__TASK DESCRIPTION__: For every line in the records that has the word "حریق", make a copy.

__RECORDS SUPPLIED__:
- - - - - - -

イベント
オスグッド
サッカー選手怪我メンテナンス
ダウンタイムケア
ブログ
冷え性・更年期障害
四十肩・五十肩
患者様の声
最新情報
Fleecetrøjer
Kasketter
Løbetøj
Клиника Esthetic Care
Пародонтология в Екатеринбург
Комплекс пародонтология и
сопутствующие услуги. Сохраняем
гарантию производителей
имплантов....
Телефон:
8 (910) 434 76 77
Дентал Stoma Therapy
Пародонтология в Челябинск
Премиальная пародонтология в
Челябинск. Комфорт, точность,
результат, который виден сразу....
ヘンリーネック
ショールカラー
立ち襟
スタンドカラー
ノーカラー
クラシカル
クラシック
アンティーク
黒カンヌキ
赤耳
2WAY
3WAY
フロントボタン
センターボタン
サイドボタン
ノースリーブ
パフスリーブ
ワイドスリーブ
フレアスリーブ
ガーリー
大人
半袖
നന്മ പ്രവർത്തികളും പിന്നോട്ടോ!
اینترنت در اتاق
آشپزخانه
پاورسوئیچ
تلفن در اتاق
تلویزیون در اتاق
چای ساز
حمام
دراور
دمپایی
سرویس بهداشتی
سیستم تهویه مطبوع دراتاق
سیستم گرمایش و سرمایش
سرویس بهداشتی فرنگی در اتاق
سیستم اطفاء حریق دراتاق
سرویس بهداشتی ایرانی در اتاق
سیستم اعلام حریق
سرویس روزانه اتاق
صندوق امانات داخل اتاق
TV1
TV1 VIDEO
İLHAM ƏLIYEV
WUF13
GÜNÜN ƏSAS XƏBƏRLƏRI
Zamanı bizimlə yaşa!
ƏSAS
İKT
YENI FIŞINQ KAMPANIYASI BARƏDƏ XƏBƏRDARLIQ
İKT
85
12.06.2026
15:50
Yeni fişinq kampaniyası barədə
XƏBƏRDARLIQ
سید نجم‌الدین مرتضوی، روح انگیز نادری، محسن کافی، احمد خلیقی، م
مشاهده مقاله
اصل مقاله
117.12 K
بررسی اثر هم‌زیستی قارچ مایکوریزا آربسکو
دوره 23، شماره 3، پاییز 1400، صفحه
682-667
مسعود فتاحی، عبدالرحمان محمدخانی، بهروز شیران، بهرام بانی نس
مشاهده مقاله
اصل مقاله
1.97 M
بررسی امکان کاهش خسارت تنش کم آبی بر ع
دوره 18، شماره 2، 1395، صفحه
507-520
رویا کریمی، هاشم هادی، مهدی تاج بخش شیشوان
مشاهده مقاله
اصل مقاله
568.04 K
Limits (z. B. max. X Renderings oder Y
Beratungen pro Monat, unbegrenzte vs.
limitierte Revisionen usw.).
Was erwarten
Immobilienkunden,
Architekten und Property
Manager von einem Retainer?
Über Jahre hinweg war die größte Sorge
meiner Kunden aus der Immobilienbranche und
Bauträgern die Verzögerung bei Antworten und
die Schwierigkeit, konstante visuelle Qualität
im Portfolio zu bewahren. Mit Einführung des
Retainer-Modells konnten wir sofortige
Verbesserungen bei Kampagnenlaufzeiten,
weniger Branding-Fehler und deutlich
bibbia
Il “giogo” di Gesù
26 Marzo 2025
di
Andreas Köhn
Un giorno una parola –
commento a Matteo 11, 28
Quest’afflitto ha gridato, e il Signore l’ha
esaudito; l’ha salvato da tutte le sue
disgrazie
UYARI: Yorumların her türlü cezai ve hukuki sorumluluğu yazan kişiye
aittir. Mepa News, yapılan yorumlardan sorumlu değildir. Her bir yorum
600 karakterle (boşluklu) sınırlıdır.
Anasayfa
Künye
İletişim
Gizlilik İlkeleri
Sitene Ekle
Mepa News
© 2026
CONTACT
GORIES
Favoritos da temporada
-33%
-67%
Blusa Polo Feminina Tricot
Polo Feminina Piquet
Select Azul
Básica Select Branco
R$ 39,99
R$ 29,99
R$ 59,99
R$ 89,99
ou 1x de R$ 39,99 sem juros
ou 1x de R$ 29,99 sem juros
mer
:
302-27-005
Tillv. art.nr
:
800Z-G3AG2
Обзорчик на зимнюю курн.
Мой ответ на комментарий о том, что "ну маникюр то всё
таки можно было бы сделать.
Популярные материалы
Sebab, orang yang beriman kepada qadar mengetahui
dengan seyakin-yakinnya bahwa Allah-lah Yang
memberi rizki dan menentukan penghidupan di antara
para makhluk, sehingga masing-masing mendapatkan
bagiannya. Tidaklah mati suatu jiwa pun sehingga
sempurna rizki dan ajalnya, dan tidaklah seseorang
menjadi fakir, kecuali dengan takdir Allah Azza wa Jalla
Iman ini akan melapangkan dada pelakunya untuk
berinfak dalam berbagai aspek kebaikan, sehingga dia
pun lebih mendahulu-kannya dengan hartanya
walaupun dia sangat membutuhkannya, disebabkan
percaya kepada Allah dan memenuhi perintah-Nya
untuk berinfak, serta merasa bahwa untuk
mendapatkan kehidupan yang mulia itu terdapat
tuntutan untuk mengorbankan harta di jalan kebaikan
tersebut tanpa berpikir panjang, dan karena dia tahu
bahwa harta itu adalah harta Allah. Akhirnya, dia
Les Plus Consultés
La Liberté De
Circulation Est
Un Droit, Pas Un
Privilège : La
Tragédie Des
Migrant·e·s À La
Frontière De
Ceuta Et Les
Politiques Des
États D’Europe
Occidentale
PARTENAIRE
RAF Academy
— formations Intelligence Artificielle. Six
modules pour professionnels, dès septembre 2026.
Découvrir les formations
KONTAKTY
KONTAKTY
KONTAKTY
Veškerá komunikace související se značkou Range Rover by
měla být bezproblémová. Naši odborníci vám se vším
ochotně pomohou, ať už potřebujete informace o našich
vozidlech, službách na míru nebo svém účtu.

- - - - - - -

__EXERCISE SOLUTION__:
سیستم اطفاء حریق دراتاق
سیستم اعلام حریق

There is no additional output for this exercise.